“1 in 3 US adults suffer from allergies”

Seasonal allergies, food allergies, and eczema involved in 1 in 4 children

Seasonal allergies triggered by plant pollen have become the most common type of allergy in adults and children. [사진=게티이미지뱅크]

One in three adults and one in four children in the United States has an allergy condition that includes seasonal allergies, food allergies and eczema. This is what the health medicine web magazine ‘Health Day’ reported on the 26th (local time) based on data collected and published by the National Center for Health Statistics under the Centers for Disease Control and Prevention (CDC).

As of 2021, according to this statistical data, which collects data on allergies diagnosed by medical staff, seasonal allergies triggered by plant pollen have become the most common type of allergy in adults and children. About 26% of adults and about 19% of children were diagnosed with seasonal allergies. Symptoms of seasonal allergies include sniffling, sneezing, coughing, and itchy eyes.

In the case of adults, more than 7% of eczema and 6.2% of food allergies were found to have it. Seasonal allergies were more common in white adults, and food allergies were more common in black adults.

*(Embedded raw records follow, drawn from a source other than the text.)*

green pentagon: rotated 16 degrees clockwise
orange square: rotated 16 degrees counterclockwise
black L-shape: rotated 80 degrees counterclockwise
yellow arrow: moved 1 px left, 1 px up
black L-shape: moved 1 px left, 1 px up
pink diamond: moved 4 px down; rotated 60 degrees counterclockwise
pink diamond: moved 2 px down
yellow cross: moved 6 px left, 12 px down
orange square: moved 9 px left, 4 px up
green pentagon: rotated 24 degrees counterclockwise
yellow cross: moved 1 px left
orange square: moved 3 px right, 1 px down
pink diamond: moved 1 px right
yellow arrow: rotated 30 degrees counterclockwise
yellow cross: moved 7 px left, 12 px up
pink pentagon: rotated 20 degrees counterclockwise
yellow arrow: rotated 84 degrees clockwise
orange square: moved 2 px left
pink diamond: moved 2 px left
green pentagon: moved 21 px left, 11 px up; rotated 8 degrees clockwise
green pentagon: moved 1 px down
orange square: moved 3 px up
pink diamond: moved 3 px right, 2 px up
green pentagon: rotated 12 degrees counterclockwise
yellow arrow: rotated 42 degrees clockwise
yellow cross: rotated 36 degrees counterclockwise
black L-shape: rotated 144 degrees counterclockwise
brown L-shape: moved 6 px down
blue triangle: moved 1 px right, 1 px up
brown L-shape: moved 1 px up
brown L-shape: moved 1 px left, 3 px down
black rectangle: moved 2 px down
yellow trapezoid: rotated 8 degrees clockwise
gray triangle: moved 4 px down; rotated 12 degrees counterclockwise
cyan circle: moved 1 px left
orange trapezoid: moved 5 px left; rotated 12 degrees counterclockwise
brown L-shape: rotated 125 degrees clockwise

Almost 11% of children had eczema, and almost 6% had food allergies. Eczema is more common among children aged 6 to 11, and food allergies are more common among black children.

Experts expressed concern that more allergies are appearing than ever before. Professor Praveen Boudiga from the University of California, San Francisco (UCSF) explained that climate change could be the cause of the increase in allergies. “With each passing year, we’re seeing drought and high temperatures leading to wildfire-like conditions, and winters are getting colder and longer,” he said. In particular, he pointed out that the problem is the prolonged winter, which makes the skin condition drier and causes eczema.

Peter Rio, professor of dermatology and pediatrics at Northwestern University Feinberg School of Medicine in the United States, said that he treats a huge number of allergy patients, and that this phenomenon started several years ago. “Chemicals and pollutants in the environment can damage the skin, intestines and lung barriers,” he explained. “Once damaged, allergens are very likely to enter our body abnormally and cause allergic reactions.”

Dr Marc Jacobson, an allergy and asthma specialist, advises that if you have seasonal allergies, close the windows and turn on the air conditioner to keep the pollen out of the house. “Although we spend more than a third of our lives in the bedroom, we must always focus on the bedroom,” he said. “If solutions and medication aren’t enough, get an allergy shot.”

Allergy shots administer small amounts of the actual substance that causes an allergic reaction. Then, because it builds up slowly over time, the immune system learns to ignore the allergic reaction rather than overdo it, explains Dr Jacobson.

Fortunately, various allergy shots have been developed to ease patients’ pain, experts say. In the case of eczema, we are starting to see some success in reducing or preventing some of the symptoms, Professor Rio explained. The biggest challenge is food allergy. Some, like peanut allergies, get better with time, but most other food allergies don’t, says Professor Budiga.